The mirage of intelligence
The core of Kelley’s talk was not anti-AI. It was anti-naivete. She called on organizations to treat AI as software, not sorcery.
That means validating models, understanding inputs, documenting behavior, and monitoring outputs as you would with any high-risk code. AI may feel like a black box, but the consequences of misconfiguration are very real. This is especially true in identity, where trust is the currency.
“Identity has gotten really complicated,” Kelley said. “Even at a 150-person startup, it’s nothing like it was 20 years ago. We need help, but we need the right kind of help.”
She also emphasized that pre-deployment testing is not enough. AI systems need to be continually evaluated after they go live, because their performance can drift as environments change.
“Monitoring AI is just as critical as testing it,” she said. “The inputs shift, the data evolves, and the risks don’t stop.”
Without ongoing scrutiny, even the most effective model can become inaccurate — or dangerous — over time.
A smarter, safer path
Kelley was clear that AI does have a role to play. Its ability to handle fuzzy data, identify weak signals, and improve decision velocity could be transformative if implemented responsibly.
Used carefully, AI can eliminate low-value tasks like manual user access reviews, dynamically trigger step-up authentication, and reduce human bottlenecks in high-volume identity operations.
But Kelley urged transparency.
“Tell your users when you’re using AI,” she said. “Include it in your responsible disclosure. Bake it into your privacy policies. Trust starts with honesty.”
She closed by reminding attendees that this is not about resisting innovation. It’s about building it right.

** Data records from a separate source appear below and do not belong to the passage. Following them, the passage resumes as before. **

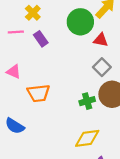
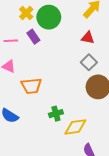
green circle: (80, 22) -> (49, 17), moved
pink line: (16, 32) -> (11, 41), moved
green cross: (87, 101) -> (56, 114), moved

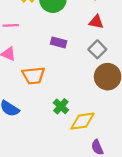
purple rectangle: (33, 37) -> (59, 42), moved, turned -40
green cross: (56, 114) -> (61, 106), turned -32

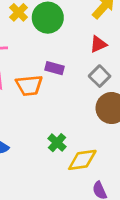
red triangle: (96, 22) -> (98, 44), turned -35
orange trapezoid: (34, 76) -> (29, 85), moved

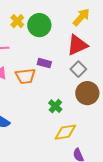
red triangle: (98, 44) -> (77, 45), size x1.6
green cross: (57, 143) -> (55, 106), moved

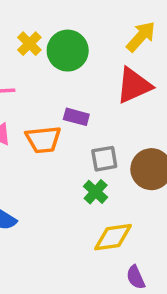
gray square: (78, 69) -> (104, 159), moved, turned 35

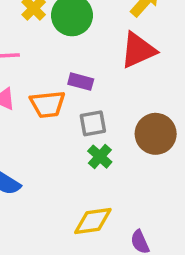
gray square: (104, 159) -> (93, 123), moved
yellow diamond: (113, 237) -> (93, 221), moved

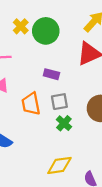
orange trapezoid: (48, 104) -> (31, 104), moved, turned 85

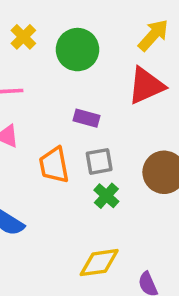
yellow cross: (21, 26) -> (23, 37), moved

“AI isn’t magic. It’s math. And identity is too important to get wrong.”
The adversary is already using AI
Kelley also warned that while defenders debate governance frameworks and disclosure standards, attackers are already fluent in AI. Threat actors are generating synthetic identities, crafting phishing emails with language precision, and even using deepfake voicemails to impersonate executives and bypass verification.
“Once a synthetic identity is accepted into the system, it becomes much harder to distinguish,” she said.
This underscores why verification at the front door remains critical. Organizations cannot rely on behavioral analytics alone to detect fraud if the identity has already been approved.
AI may eventually help close those gaps, Kelley noted, but only if it is trained and monitored with the same discipline defenders apply to code, infrastructure, and policy. Anything less risks accelerating the very threats we are trying to contain.